François Hollande s'est confié au Nouvel Observateur.

Atlantico : Dans une interview accordée au Nouvel Observateur ce jeudi 11 septembre, François Hollande réagit au livre de Valérie Trierweiler paru la semaine dernière. Une interview donnée alors qu’il déclarait une semaine auparavant lors du sommet de l'OTAN que son devoir n'était pas d'être "le commentateur d'une situation mais de régler les grandes questions qui sont posées à la France". De la même manière il avait estimé en janvier 2014 que les "affaires privées se traitent en privé". En agissant ainsi, François Hollande fait-il autre-chose que commenter la situation ?

Thierry Saussez : Il y a, dans l’attitude de François Hollande, une forme d’inconstance à répétition, qui, si elle s’appliquait seulement à sa vie personnelle, ne serait pas forcément grave. Le "moi Président" qui ne mélangera pas la vie privée et la vie publique vole en éclats. Il déclare au sommet de l’OTAN, ce qui est un curieux endroit pour répondre à son ex compagne, après avoir dit qu’il y discutait les choses les plus importantes du monde, répondant quand même au livre de Madame Trierweiler, tout en précisant qu’il ne répondra à aucune question.

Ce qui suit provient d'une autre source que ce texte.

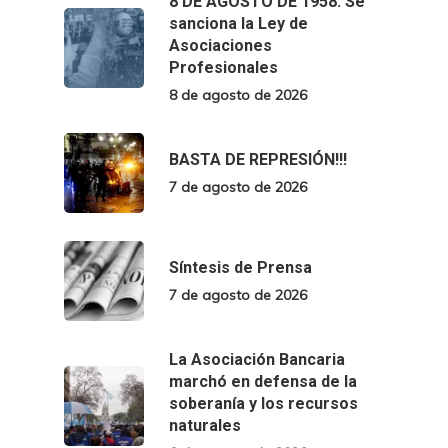
8 DE AGOSTO DE 1958. Se
sanciona la Ley de
Asociaciones
Profesionales
8 de agosto de 2026
BASTA DE REPRESIÓN!!!
7 de agosto de 2026
Síntesis de Prensa
7 de agosto de 2026
La Asociación Bancaria
marchó en defensa de la
soberanía y los recursos
naturales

Et s’empressant plus tard d’y répondre à nouveau dans l’interview du Nouvel Obs… Au-delà des questions de vie personnelle, on retrouve les mêmes schémas dans la politique qu’il met en œuvre : on ne cesse de faire le contraire de ce qu’on a annoncé, de détricoquer une loi qu’on a fait voter. Sur tous les sujets, on est dans une situation où les Français ont le sentiment que cet homme ne sait pas très bien où il va. Il détruit la crédibilité présidentielle, non seulement parce qu’il mélange les genres entre vie publique et vie privée, mais en plus parce qu'il appuie là où ça fait mal : sur l’inconstance et l’incohérence qui lui sont reprochés.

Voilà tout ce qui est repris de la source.